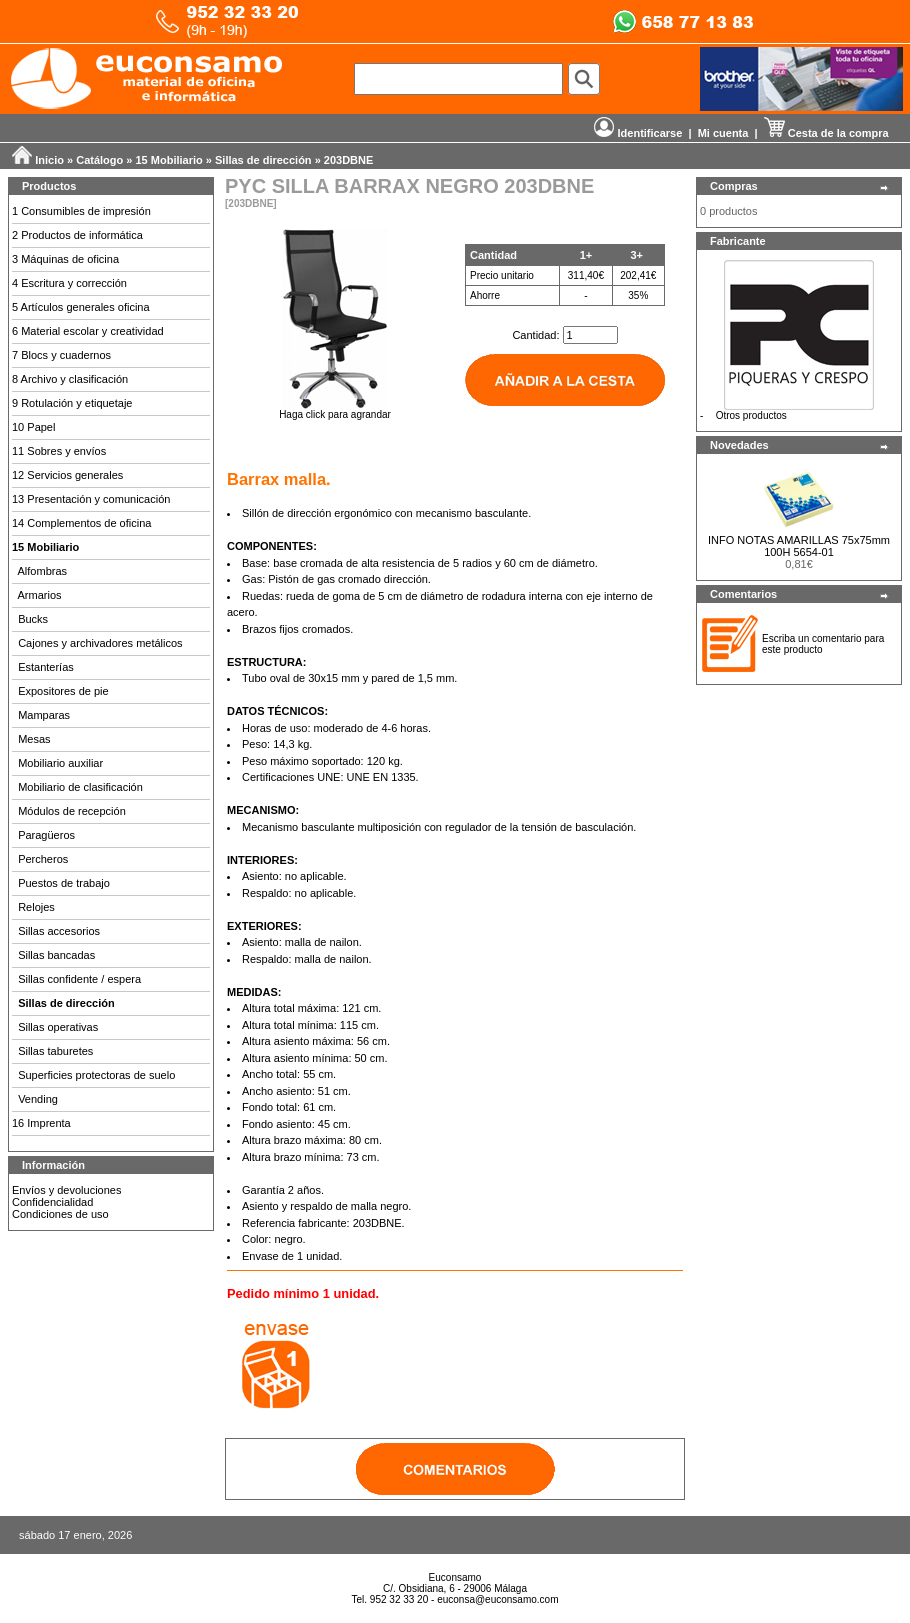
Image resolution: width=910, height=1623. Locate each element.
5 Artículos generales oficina (81, 307)
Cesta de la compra (826, 133)
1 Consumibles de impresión (81, 211)
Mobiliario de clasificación (80, 787)
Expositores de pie (63, 691)
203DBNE (349, 160)
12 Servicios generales (67, 475)
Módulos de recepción (72, 811)
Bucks (33, 619)
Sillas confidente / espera (79, 979)
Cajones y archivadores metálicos (100, 643)
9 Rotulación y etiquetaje (72, 403)
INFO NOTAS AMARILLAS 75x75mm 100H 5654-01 (799, 546)
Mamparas (44, 715)
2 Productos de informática (77, 235)
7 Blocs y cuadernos (61, 355)
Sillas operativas (58, 1027)
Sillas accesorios (59, 931)
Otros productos (751, 415)
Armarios (40, 595)
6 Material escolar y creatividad (88, 331)
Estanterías (46, 667)
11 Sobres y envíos (59, 451)
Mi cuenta (723, 133)
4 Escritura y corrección (69, 283)
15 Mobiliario (169, 160)
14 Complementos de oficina (81, 523)
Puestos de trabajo (64, 883)
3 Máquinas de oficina (65, 259)
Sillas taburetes (55, 1051)
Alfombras (43, 571)
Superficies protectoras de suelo (96, 1075)
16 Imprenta (41, 1123)
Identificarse (638, 133)
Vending (38, 1099)
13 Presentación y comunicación (91, 499)
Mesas (34, 739)
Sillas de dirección (263, 160)
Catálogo (99, 160)
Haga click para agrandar (335, 410)
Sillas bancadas (56, 955)
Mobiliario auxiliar (60, 763)
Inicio (49, 160)
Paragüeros (46, 835)
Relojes (36, 907)
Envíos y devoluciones (66, 1190)
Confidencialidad (52, 1202)
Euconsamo (455, 1577)
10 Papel (33, 427)
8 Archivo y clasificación (70, 379)
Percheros (43, 859)
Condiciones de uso (60, 1214)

Activity: Please restate word for word only the lines running from the line that contains "Sillas confidente / espera (79, 979)" to the final line of the listing above.

Exercise response:
Sillas confidente / espera (79, 979)
Cajones y archivadores metálicos (100, 643)
9 Rotulación y etiquetaje (72, 403)
INFO NOTAS AMARILLAS 75x75mm 100H 5654-01 (799, 546)
Mamparas (44, 715)
2 Productos de informática (77, 235)
7 Blocs y cuadernos (61, 355)
Sillas operativas (58, 1027)
Sillas accesorios (59, 931)
Otros productos (751, 415)
Armarios (40, 595)
6 Material escolar y creatividad (88, 331)
Estanterías (46, 667)
11 Sobres y envíos (59, 451)
Mi cuenta (723, 133)
4 Escritura y corrección (69, 283)
15 Mobiliario (169, 160)
14 Complementos de oficina (81, 523)
Puestos de trabajo (64, 883)
3 Máquinas de oficina (65, 259)
Sillas taburetes (55, 1051)
Alfombras (43, 571)
Superficies protectoras de suelo (96, 1075)
16 Imprenta (41, 1123)
Identificarse (638, 133)
Vending (38, 1099)
13 Presentación y comunicación (91, 499)
Mesas (34, 739)
Sillas de dirección (263, 160)
Catálogo (99, 160)
Haga click para agrandar (335, 410)
Sillas bancadas (56, 955)
Mobiliario auxiliar (60, 763)
Inicio (49, 160)
Paragüeros (46, 835)
Relojes (36, 907)
Envíos y devoluciones (66, 1190)
Confidencialidad (52, 1202)
Euconsamo (455, 1577)
10 Papel (33, 427)
8 Archivo y clasificación (70, 379)
Percheros (43, 859)
Condiciones de uso (60, 1214)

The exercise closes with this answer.